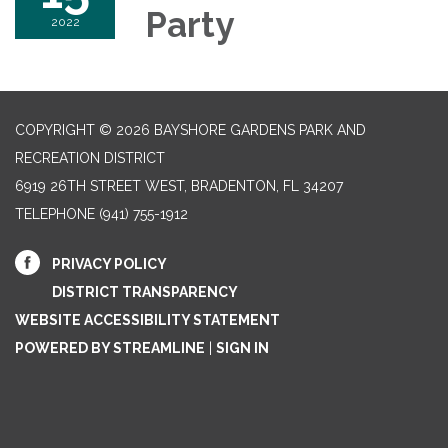
Party
2022
COPYRIGHT © 2026 BAYSHORE GARDENS PARK AND
RECREATION DISTRICT
6919 26TH STREET WEST, BRADENTON, FL 34207‎
TELEPHONE
(941) 755-1912
PRIVACY POLICY
DISTRICT TRANSPARENCY
WEBSITE ACCESSIBILITY STATEMENT
POWERED BY STREAMLINE
|
SIGN IN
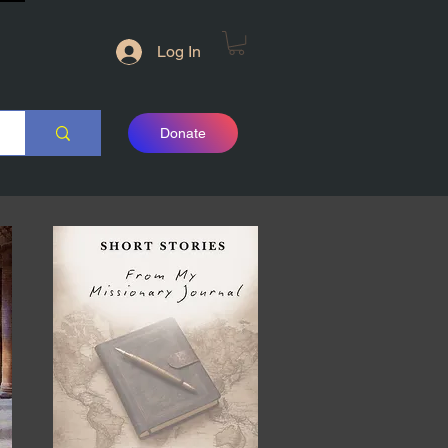
Log In
Donate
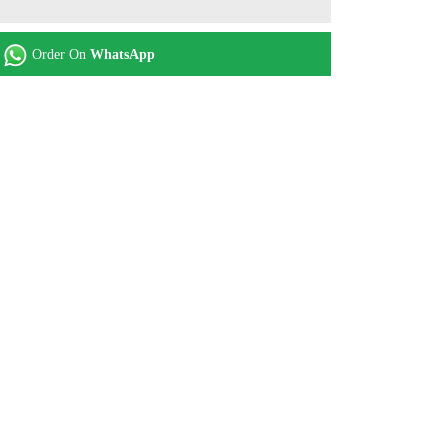
Order On
WhatsApp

- - - - - - -

● **Brief**: Please transcribe every record above exactly as written, leaving out the pictures.

● **Output for this exercise**:
Party
2022
COPYRIGHT © 2026 BAYSHORE GARDENS PARK AND
RECREATION DISTRICT
6919 26TH STREET WEST, BRADENTON, FL 34207‎
TELEPHONE
(941) 755-1912
PRIVACY POLICY
DISTRICT TRANSPARENCY
WEBSITE ACCESSIBILITY STATEMENT
POWERED BY STREAMLINE
|
SIGN IN
Log In
Donate
Order On
WhatsApp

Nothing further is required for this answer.